Scott Gaylord of Huntington Beach lost Winston West rookie-of-the-year honors to Bob Howard of Colorado Springs when neither of them could qualify for the Checker 500. That left Howard with 13 points to 10 for Gaylord.
INDY CARS--Dick Simon, who became the oldest Indianapolis 500 driver in history last year at 55, has retired to concentrate on running his team. The San Juan Capistrano veteran will have Arie Luyendyk and Scott Brayton as his drivers. Simon drove in 177 Indy car races since 1970 without winning.

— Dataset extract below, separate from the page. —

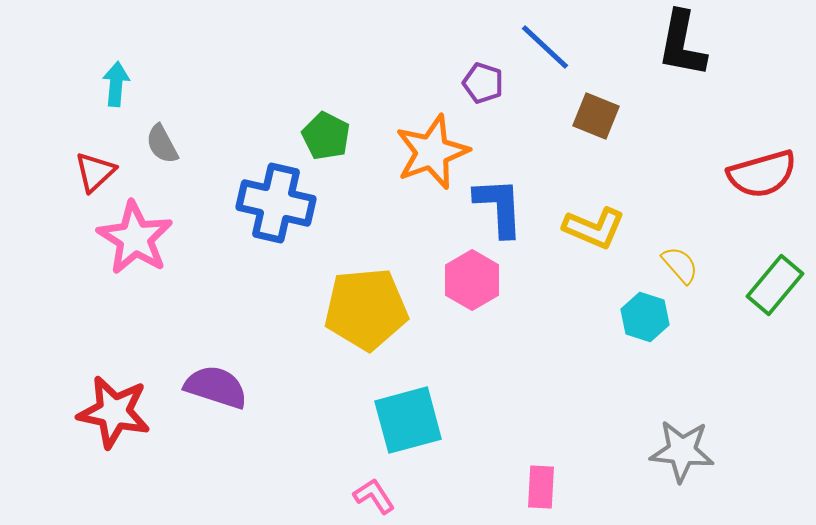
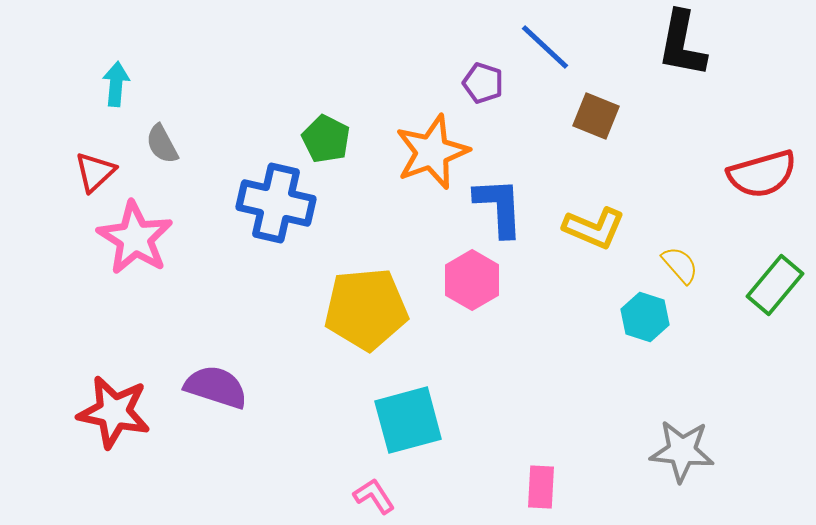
green pentagon: moved 3 px down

His best finish was a third in the 1970 California 500 at Ontario.
MOTOCROSS--The second round of the Continental Motosport Club’s Fall Finale series will be held Sunday at Perris Raceway. . . . The Western USA championship series will move to De Anza Park, east of Riverside, for Round 2, Sunday.
VINTAGE RACING--Among the drivers signed by promoter and former Indy 500 winner Rodger Ward for the Palm Springs Vintage Grand Prix on Nov. 19-20 are Parnelli Jones, Danny Ongais, Bob Bondurant, George Follmer, John Morton, Milt Minter, Ronnie Bucknum and Jay Chamberlain. Racing will be on a downtown circuit. The American Cities Racing League and Formula Russell cars will race on the same course.
DRAG RACING--If you blinked and missed something at the National Hot Rod Assn.'s World Finals 2 weeks ago at Pomona, you can catch it Saturday at 1:30 p.m. on Channel 4’s NBC SportsWorld. . . . Sand drags will compete Saturday and Sunday at San Bernardino’s Glen Helen Park.
FORMULA ONE--When officials of the international racing federation dropped Detroit from the 1989 Grand Prix schedule because “the organizers are incapable of meeting the safety criteria for a Formula One world test,” it meant that the United States will be without an F-1 race for the first time in 30 years. Since 1959, Grand Prix events have been held at Sebring, Fla.; Riverside; Watkins Glen, N.Y.; Las Vegas; Dallas; Long Beach, and Detroit. Next year, the June 18 race through downtown Detroit streets will be with Indy cars.